- Task prompt: Starting at the line with "inkl. MwSt., zzgl.", return every line through the final one of the data, word for word. Pictures stay out.

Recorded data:
=== Begin Enclosure ===
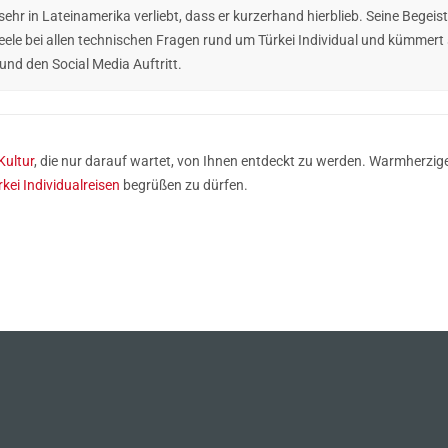
o sehr in Lateinamerika verliebt, dass er kurzerhand hierblieb. Seine Beg
e Seele bei allen technischen Fragen rund um Türkei Individual und kümmert 
d den Social Media Auftritt.
Kultur
, die nur darauf wartet, von Ihnen entdeckt zu werden. Warmherzi
rkei Individualreisen
begrüßen zu dürfen.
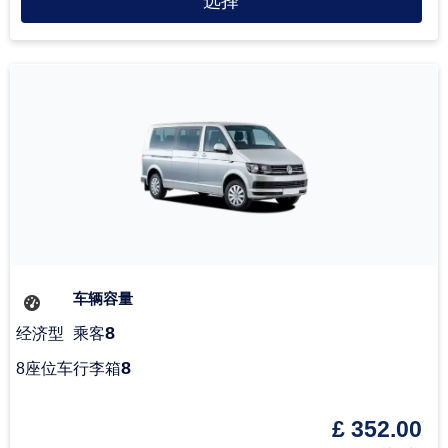
选择
车辆容量
8
经济型
乘客
8
8座位车
行李箱
£ 352.00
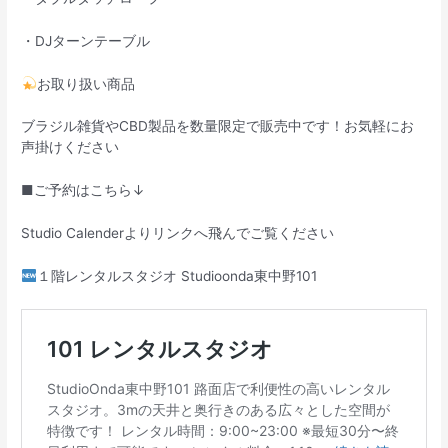
・DJターンテーブル
お取り扱い商品
ブラジル雑貨やCBD製品を数量限定で販売中です！お気軽にお
声掛けください
■ご予約はこちら↓
Studio Calenderよりリンクへ飛んでご覧ください
１階レンタルスタジオ Studioonda東中野101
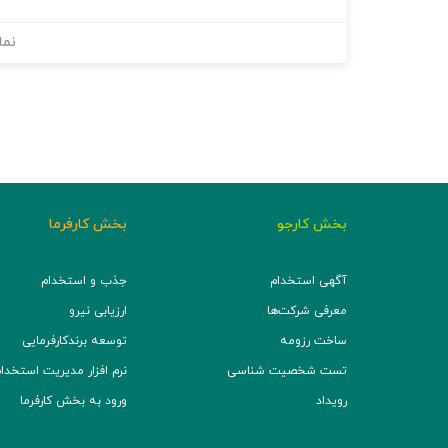
نما
بخش کارجو
بخش کارفرما
آگهی استخدام
جذب و استخدام
معرفی شرکت‌ها
ارزیابی نیرو
ساخت رزومه
توسعه برند‌کارفرمایی
تست شخصیت شناسی
نرم افزار مدیریت استخدام (TS
رویداد
ورود به بخش کارفرما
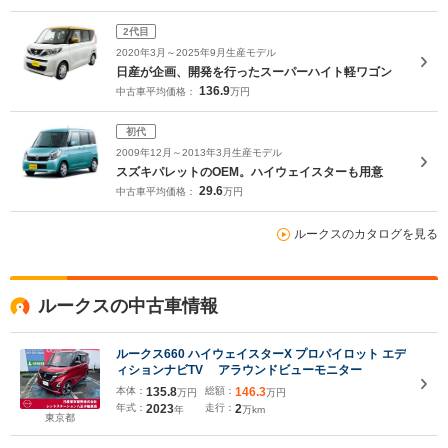
2代目
2020年3月～2025年9月生産モデル
日産が企画、開発を行ったスーパーハイト軽ワゴン
136.9
中古車平均価格：
万円
初代
2009年12月～2013年3月生産モデル
スズキパレットのOEM。ハイウェイスターも用意
29.6
中古車平均価格：
万円
ルークスのカタログを見る
ルークスの中古車情報
ルークス660 ハイウェイスターX プロパイロット エデ
ィションナビTV アラウンドビューモニター
本体：
135.8
総額：
146.3
万円
万円
年式：
2023
走行：
2
年
万km
東京都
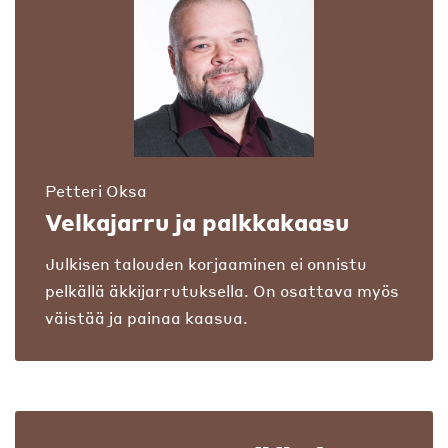
Petteri Oksa
Velkajarru ja palkkakaasu
Julkisen talouden korjaaminen ei onnistu
pelkällä äkkijarrutuksella. On osattava myös
väistää ja painaa kaasua.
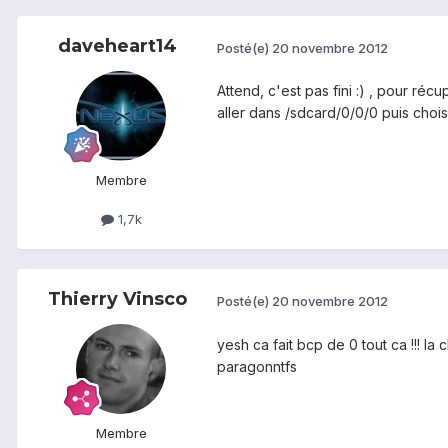
daveheart14
Posté(e)
20 novembre 2012
Attend, c'est pas fini :) , pour réc
aller dans /sdcard/0/0/0 puis choisi
Membre
1,7k
Thierry Vinsco
Posté(e)
20 novembre 2012
yesh ca fait bcp de 0 tout ca !!! la 
paragonntfs
Membre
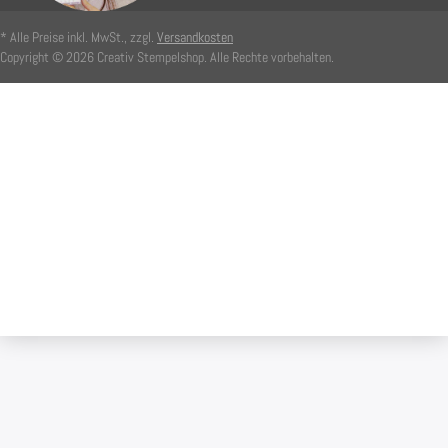
* Alle Preise inkl. MwSt., zzgl.
Versandkosten
Copyright © 2026 Creativ Stempelshop. Alle Rechte vorbehalten.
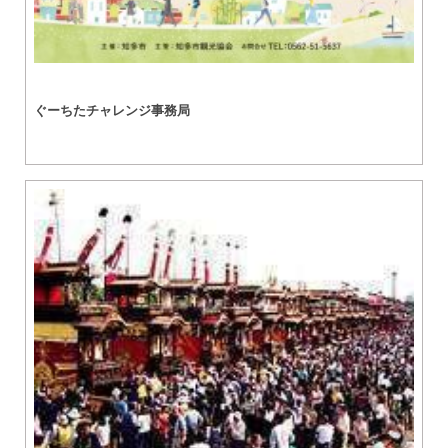
ぐーちたチャレンジ事務局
=== End Enclosure ===
- Written answer:
* Alle Preise inkl. MwSt., zzgl.
Versandkosten
Copyright © 2026 Creativ Stempelshop. Alle Rechte vorbehalten.
ぐーちたチャレンジ事務局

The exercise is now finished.